(Extracted records)
- Opening Delimiter -

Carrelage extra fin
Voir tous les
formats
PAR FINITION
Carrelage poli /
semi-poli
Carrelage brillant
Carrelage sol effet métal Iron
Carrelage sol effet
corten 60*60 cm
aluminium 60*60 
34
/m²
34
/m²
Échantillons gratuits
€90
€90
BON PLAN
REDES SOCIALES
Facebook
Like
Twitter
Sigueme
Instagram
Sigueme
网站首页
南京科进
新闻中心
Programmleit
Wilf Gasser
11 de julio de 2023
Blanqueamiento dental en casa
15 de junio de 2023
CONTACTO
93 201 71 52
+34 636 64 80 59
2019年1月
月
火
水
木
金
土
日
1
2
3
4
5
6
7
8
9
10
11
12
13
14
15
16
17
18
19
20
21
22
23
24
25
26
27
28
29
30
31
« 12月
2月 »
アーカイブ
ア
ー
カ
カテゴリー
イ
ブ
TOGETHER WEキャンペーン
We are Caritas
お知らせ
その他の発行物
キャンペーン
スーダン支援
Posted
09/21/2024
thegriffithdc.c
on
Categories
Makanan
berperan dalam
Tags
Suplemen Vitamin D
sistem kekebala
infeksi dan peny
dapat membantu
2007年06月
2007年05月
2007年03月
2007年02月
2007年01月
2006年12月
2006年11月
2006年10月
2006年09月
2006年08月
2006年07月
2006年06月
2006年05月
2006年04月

- Closing Delimiter -
- Opening Delimiter -

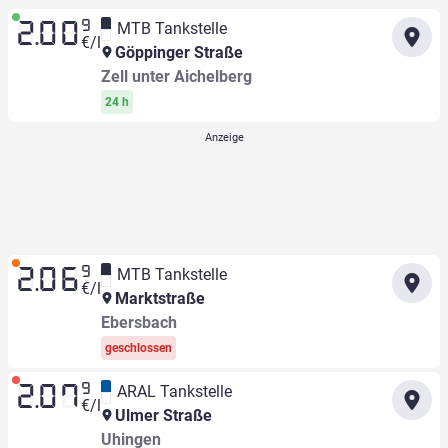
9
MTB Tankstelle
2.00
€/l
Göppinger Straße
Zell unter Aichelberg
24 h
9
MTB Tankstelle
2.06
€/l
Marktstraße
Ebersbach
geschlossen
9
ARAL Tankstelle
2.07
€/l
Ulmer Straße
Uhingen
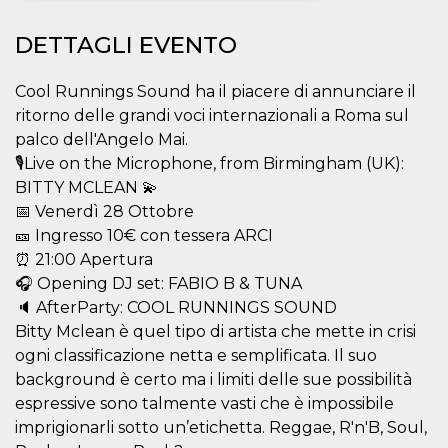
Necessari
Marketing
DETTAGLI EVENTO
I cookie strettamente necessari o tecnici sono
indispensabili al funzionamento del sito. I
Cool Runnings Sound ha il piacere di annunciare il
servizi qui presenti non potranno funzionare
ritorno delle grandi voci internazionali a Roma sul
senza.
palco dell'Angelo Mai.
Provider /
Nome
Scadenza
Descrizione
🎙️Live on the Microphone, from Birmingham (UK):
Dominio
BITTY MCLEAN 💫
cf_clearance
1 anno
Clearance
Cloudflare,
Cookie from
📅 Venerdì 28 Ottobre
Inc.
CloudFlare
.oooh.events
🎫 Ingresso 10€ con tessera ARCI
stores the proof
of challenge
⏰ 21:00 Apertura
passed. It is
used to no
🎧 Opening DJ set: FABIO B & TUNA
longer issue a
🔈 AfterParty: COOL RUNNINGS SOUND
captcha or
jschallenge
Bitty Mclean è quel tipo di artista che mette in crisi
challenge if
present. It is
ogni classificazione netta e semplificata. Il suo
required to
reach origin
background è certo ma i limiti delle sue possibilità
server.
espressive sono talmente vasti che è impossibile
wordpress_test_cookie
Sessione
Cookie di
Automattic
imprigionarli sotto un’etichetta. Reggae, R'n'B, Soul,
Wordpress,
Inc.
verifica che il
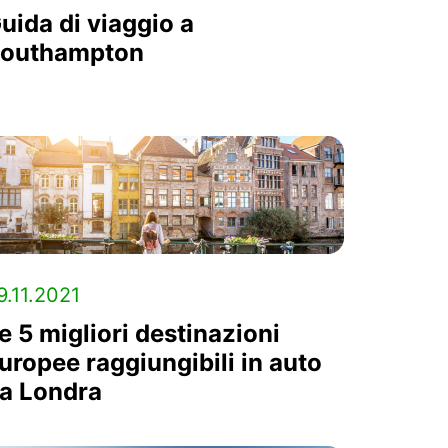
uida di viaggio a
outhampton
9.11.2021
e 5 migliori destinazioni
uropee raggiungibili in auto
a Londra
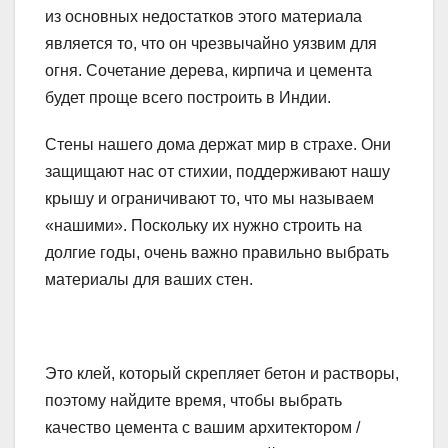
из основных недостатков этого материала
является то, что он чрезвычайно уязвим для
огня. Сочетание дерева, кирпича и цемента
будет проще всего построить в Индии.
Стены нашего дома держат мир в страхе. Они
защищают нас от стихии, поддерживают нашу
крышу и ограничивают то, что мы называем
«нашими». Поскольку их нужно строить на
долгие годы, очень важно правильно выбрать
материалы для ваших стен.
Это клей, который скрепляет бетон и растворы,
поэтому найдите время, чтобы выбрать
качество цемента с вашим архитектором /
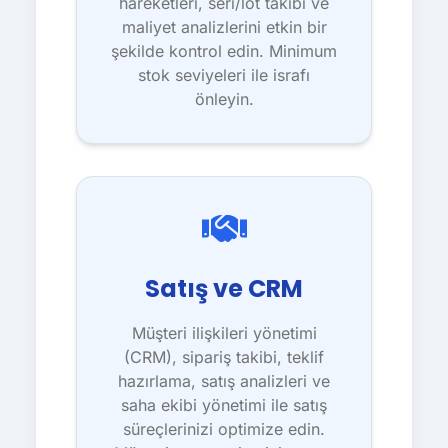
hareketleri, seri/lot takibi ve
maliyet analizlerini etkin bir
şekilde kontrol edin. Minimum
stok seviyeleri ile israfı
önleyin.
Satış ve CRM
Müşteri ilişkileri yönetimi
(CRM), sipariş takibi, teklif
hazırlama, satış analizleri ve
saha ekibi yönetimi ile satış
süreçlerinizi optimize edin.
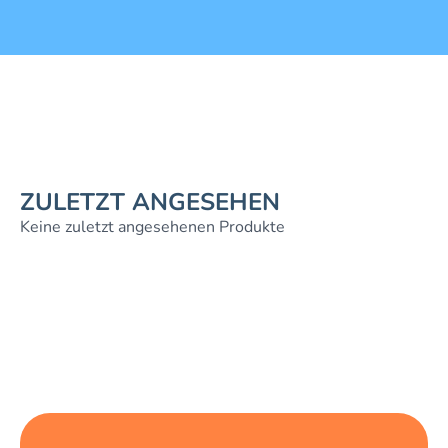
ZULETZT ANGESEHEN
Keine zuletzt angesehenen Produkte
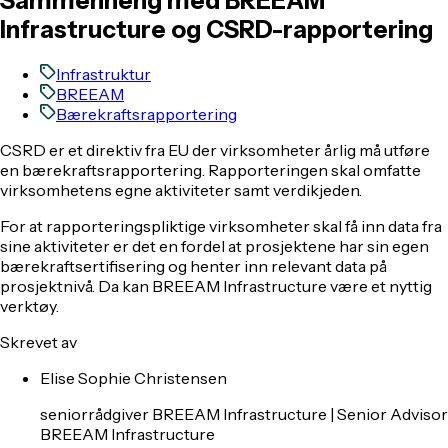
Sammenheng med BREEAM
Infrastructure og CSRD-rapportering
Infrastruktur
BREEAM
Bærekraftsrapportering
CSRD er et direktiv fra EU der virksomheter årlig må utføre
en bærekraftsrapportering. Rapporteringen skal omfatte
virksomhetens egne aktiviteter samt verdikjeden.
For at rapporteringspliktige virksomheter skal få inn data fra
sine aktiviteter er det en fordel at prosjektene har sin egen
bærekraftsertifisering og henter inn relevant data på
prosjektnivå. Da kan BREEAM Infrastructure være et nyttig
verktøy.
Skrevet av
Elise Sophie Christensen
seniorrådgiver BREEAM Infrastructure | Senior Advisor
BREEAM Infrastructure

- Closing Delimiter -

Task goal: Return only those lines of the records that contain the string "edin".

Your solution:
şekilde kontrol edin. Minimum
süreçlerinizi optimize edin.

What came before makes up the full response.